Martine Marleau, conseillère budgétaire à l'Association coopérative d'économie familiale (ACEF) de l'Est de Montréal, rencontre souvent des jeunes qui s'interrogent sur leur capacité à acheter une propriété. Son but ultime: éviter qu'ils se retrouvent saisis de «remords» après être passés chez le notaire, comme ceux qui ont été interrogés dans le sondage de CIBC.

Le premier devoir qu'elle donne aux aspirants proprios peut paraître simple, mais il est trop souvent ignoré: faire un budget. Dans bien des cas, souligne Mme Marleau, les gens calculent les paiements hypothécaires de leur maison idéale, mais excluent une série d'autres coûts pourtant bien réels.

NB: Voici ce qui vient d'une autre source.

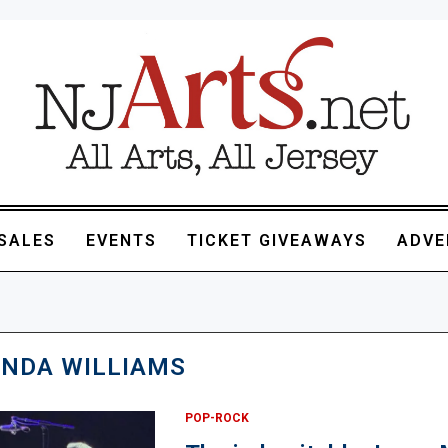
SALES
EVENTS
TICKET GIVEAWAYS
ADVE
INDA WILLIAMS
POP-ROCK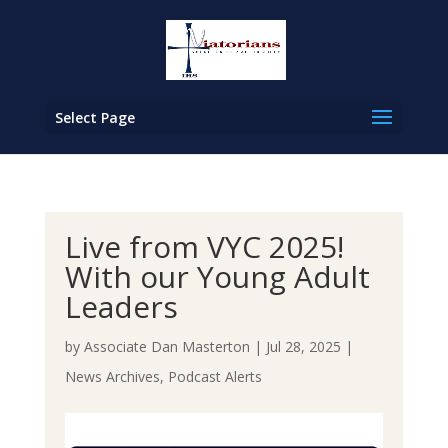
Select Page
Live from VYC 2025!
With our Young Adult
Leaders
by
Associate Dan Masterton
|
Jul 28, 2025
|
News Archives
,
Podcast Alerts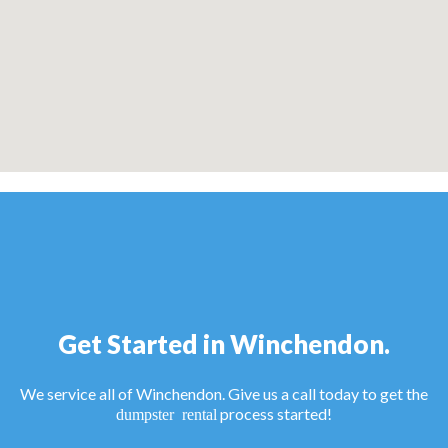
Get Started in Winchendon.
We service all of Winchendon. Give us a call today to get the
process started!
dumpster rental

«Les gens sous-estiment les frais à l'achat. Ils pensent que c'est juste la mise de fonds, mais il y a toutes sortes de frais, qui peuvent aller jusqu'à 10 000 $. Il y a le notaire, les droits de mutation, les frais de déménagement.»

«Si c'est une maison et qu'on part de rien, il faudra acheter une tondeuse, un râteau, une pelle, parfois sabler les planchers, changer les rideaux, des affaires de base qui sont quand même des frais oubliés», ajoute-t-elle.

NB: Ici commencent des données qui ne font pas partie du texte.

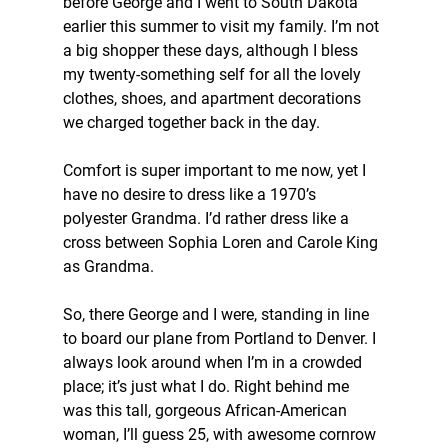
before George and I went to South Dakota 
earlier this summer to visit my family. I’m not 
a big shopper these days, although I bless 
my twenty-something self for all the lovely 
clothes, shoes, and apartment decorations 
we charged together back in the day.
Comfort is super important to me now, yet I 
have no desire to dress like a 1970’s 
polyester Grandma. I’d rather dress like a 
cross between Sophia Loren and Carole King 
as Grandma.
So, there George and I were, standing in line 
to board our plane from Portland to Denver. I 
always look around when I’m in a crowded 
place; it’s just what I do. Right behind me 
was this tall, gorgeous African-American 
woman, I’ll guess 25, with awesome cornrow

L'experte en finances personnelles invite aussi les jeunes à ne pas engloutir l'ensemble de leurs épargnes dans la mise de fonds de leur propriété. Il est essentiel de conserver un «coussin» pour l'entretien de la propriété et les imprévus, plutôt que de recourir aux marges et cartes de crédit.

Réalisme 101

Pour rester à flot une fois installés dans leur nouvelle maison, plusieurs devront mettre une croix sur les voyages, les sorties au restaurant et d'autres petits luxes qu'ils pouvaient se payer en étant locataires. D'où la nécessité de passer en revue tous les postes de dépenses avant de faire le grand saut. Et surtout, de le faire avec une bonne dose de réalisme.

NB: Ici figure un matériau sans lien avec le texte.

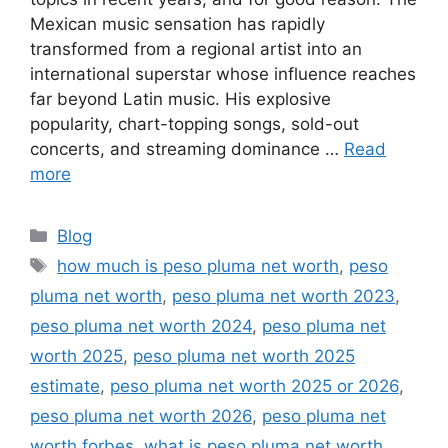
Mexican music sensation has rapidly
transformed from a regional artist into an
international superstar whose influence reaches
far beyond Latin music. His explosive
popularity, chart-topping songs, sold-out
concerts, and streaming dominance …
Read
more
Categories
Blog
Tags
how much is peso pluma net worth
,
peso
pluma net worth
,
peso pluma net worth 2023
,
peso pluma net worth 2024
,
peso pluma net
worth 2025
,
peso pluma net worth 2025
estimate
,
peso pluma net worth 2025 or 2026
,
peso pluma net worth 2026
,
peso pluma net
worth forbes
,
what is peso pluma net worth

«On regarde quelles choses risquent de changer après l'achat, et là, on a une bonne idée de l'impact sur le budget, explique Martine Marleau. Est-ce que c'est viable? Si j'arrive dans le négatif, où est-ce que je coupe dans mon budget et est-ce que ça m'intéresse? C'est un exercice qui n'est pas long, mais qu'on oublie très souvent de faire.»

Contradictions

Le sondage de CIBC a été mené du 16 au 20 mars auprès de 3034 Canadiens par la firme Angus Reid avec une marge d'erreur de 1,7 %, 19 fois sur 20. L'enquête nous apprend notamment que 39 % des milléniaux sont propriétaires au pays.

Le sondage contient aussi certaines contradictions. Alors que 63 % des jeunes disent vouloir vendre leur propriété en raison d'un manque de liquidités, 43 % veulent plutôt s'en défaire pour acheter une maison plus grande. Six sur dix veulent vendre dans un horizon de 10 ans.

L'enquête révèle par ailleurs que les Québécois ont une confiance plus grande que les autres Canadiens dans la stabilité du marché immobilier. À peine 10 % d'entre eux appréhendent une baisse des prix d'ici deux ans contre 20 % dans l'ensemble du pays.